Aim of the exercise
All of the entries should be written out again exactly.
Supplied records section start
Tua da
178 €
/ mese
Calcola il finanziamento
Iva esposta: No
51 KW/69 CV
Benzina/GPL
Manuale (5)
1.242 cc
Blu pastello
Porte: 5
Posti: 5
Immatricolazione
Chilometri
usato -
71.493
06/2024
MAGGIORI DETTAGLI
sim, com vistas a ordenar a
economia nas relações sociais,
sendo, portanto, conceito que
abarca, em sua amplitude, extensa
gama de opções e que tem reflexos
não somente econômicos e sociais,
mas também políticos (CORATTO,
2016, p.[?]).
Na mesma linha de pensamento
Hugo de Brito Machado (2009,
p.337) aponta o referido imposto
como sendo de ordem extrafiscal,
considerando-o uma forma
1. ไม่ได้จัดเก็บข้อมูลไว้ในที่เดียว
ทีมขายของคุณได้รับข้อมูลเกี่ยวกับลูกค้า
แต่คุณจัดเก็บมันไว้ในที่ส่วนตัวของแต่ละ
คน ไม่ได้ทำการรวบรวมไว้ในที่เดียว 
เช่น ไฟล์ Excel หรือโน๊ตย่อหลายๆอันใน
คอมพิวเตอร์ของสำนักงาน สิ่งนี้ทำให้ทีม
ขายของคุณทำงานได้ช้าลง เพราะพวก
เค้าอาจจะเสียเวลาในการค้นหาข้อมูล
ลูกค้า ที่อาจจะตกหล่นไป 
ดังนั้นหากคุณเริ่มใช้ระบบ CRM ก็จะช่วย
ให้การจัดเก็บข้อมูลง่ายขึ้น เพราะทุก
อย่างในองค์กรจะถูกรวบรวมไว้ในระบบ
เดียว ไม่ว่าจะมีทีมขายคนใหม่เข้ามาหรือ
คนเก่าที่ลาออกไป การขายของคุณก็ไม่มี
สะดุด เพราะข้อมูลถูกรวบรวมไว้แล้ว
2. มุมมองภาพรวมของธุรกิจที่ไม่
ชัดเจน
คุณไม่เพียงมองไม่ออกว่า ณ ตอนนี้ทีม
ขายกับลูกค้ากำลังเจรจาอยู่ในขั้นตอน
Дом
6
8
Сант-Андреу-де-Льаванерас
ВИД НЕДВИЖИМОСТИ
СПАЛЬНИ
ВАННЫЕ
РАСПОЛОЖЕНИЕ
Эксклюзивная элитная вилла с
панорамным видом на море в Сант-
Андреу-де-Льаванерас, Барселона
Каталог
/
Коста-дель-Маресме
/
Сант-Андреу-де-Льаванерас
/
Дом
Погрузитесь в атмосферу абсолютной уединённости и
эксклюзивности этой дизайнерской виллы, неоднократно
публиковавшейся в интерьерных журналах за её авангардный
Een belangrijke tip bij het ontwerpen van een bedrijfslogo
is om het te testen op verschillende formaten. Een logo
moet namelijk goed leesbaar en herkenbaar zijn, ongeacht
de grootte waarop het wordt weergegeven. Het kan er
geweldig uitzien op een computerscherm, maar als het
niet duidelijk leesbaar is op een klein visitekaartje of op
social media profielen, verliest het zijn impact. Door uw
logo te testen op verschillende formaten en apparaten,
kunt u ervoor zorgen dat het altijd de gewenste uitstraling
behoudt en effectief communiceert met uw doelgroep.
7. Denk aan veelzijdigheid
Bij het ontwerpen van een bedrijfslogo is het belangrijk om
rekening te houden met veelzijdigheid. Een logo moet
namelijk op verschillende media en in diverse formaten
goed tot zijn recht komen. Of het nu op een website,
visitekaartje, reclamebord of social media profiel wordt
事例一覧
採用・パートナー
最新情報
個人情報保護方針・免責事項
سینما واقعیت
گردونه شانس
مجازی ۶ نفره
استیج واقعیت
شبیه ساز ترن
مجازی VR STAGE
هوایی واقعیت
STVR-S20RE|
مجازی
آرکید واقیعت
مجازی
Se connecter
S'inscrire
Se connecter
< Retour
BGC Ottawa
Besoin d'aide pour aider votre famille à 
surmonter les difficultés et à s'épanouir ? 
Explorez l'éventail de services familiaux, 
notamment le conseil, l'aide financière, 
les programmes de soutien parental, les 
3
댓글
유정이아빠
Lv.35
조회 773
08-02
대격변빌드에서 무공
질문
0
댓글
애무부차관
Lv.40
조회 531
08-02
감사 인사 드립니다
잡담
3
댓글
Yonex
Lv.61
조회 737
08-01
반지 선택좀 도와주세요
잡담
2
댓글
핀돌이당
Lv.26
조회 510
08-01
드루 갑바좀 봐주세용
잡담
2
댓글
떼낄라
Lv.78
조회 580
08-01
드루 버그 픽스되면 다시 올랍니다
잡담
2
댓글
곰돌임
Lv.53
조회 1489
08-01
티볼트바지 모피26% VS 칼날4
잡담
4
Supplied records section end
Written response
Tua da
178 €
/ mese
Calcola il finanziamento
Iva esposta: No
51 KW/69 CV
Benzina/GPL
Manuale (5)
1.242 cc
Blu pastello
Porte: 5
Posti: 5
Immatricolazione
Chilometri
usato -
71.493
06/2024
MAGGIORI DETTAGLI
sim, com vistas a ordenar a
economia nas relações sociais,
sendo, portanto, conceito que
abarca, em sua amplitude, extensa
gama de opções e que tem reflexos
não somente econômicos e sociais,
mas também políticos (CORATTO,
2016, p.[?]).
Na mesma linha de pensamento
Hugo de Brito Machado (2009,
p.337) aponta o referido imposto
como sendo de ordem extrafiscal,
considerando-o uma forma
1. ไม่ได้จัดเก็บข้อมูลไว้ในที่เดียว
ทีมขายของคุณได้รับข้อมูลเกี่ยวกับลูกค้า
แต่คุณจัดเก็บมันไว้ในที่ส่วนตัวของแต่ละ
คน ไม่ได้ทำการรวบรวมไว้ในที่เดียว 
เช่น ไฟล์ Excel หรือโน๊ตย่อหลายๆอันใน
คอมพิวเตอร์ของสำนักงาน สิ่งนี้ทำให้ทีม
ขายของคุณทำงานได้ช้าลง เพราะพวก
เค้าอาจจะเสียเวลาในการค้นหาข้อมูล
ลูกค้า ที่อาจจะตกหล่นไป 
ดังนั้นหากคุณเริ่มใช้ระบบ CRM ก็จะช่วย
ให้การจัดเก็บข้อมูลง่ายขึ้น เพราะทุก
อย่างในองค์กรจะถูกรวบรวมไว้ในระบบ
เดียว ไม่ว่าจะมีทีมขายคนใหม่เข้ามาหรือ
คนเก่าที่ลาออกไป การขายของคุณก็ไม่มี
สะดุด เพราะข้อมูลถูกรวบรวมไว้แล้ว
2. มุมมองภาพรวมของธุรกิจที่ไม่
ชัดเจน
คุณไม่เพียงมองไม่ออกว่า ณ ตอนนี้ทีม
ขายกับลูกค้ากำลังเจรจาอยู่ในขั้นตอน
Дом
6
8
Сант-Андреу-де-Льаванерас
ВИД НЕДВИЖИМОСТИ
СПАЛЬНИ
ВАННЫЕ
РАСПОЛОЖЕНИЕ
Эксклюзивная элитная вилла с
панорамным видом на море в Сант-
Андреу-де-Льаванерас, Барселона
Каталог
/
Коста-дель-Маресме
/
Сант-Андреу-де-Льаванерас
/
Дом
Погрузитесь в атмосферу абсолютной уединённости и
эксклюзивности этой дизайнерской виллы, неоднократно
публиковавшейся в интерьерных журналах за её авангардный
Een belangrijke tip bij het ontwerpen van een bedrijfslogo
is om het te testen op verschillende formaten. Een logo
moet namelijk goed leesbaar en herkenbaar zijn, ongeacht
de grootte waarop het wordt weergegeven. Het kan er
geweldig uitzien op een computerscherm, maar als het
niet duidelijk leesbaar is op een klein visitekaartje of op
social media profielen, verliest het zijn impact. Door uw
logo te testen op verschillende formaten en apparaten,
kunt u ervoor zorgen dat het altijd de gewenste uitstraling
behoudt en effectief communiceert met uw doelgroep.
7. Denk aan veelzijdigheid
Bij het ontwerpen van een bedrijfslogo is het belangrijk om
rekening te houden met veelzijdigheid. Een logo moet
namelijk op verschillende media en in diverse formaten
goed tot zijn recht komen. Of het nu op een website,
visitekaartje, reclamebord of social media profiel wordt
事例一覧
採用・パートナー
最新情報
個人情報保護方針・免責事項
سینما واقعیت
گردونه شانس
مجازی ۶ نفره
استیج واقعیت
شبیه ساز ترن
مجازی VR STAGE
هوایی واقعیت
STVR-S20RE|
مجازی
آرکید واقیعت
مجازی
Se connecter
S'inscrire
Se connecter
< Retour
BGC Ottawa
Besoin d'aide pour aider votre famille à 
surmonter les difficultés et à s'épanouir ? 
Explorez l'éventail de services familiaux, 
notamment le conseil, l'aide financière, 
les programmes de soutien parental, les 
3
댓글
유정이아빠
Lv.35
조회 773
08-02
대격변빌드에서 무공
질문
0
댓글
애무부차관
Lv.40
조회 531
08-02
감사 인사 드립니다
잡담
3
댓글
Yonex
Lv.61
조회 737
08-01
반지 선택좀 도와주세요
잡담
2
댓글
핀돌이당
Lv.26
조회 510
08-01
드루 갑바좀 봐주세용
잡담
2
댓글
떼낄라
Lv.78
조회 580
08-01
드루 버그 픽스되면 다시 올랍니다
잡담
2
댓글
곰돌임
Lv.53
조회 1489
08-01
티볼트바지 모피26% VS 칼날4
잡담
4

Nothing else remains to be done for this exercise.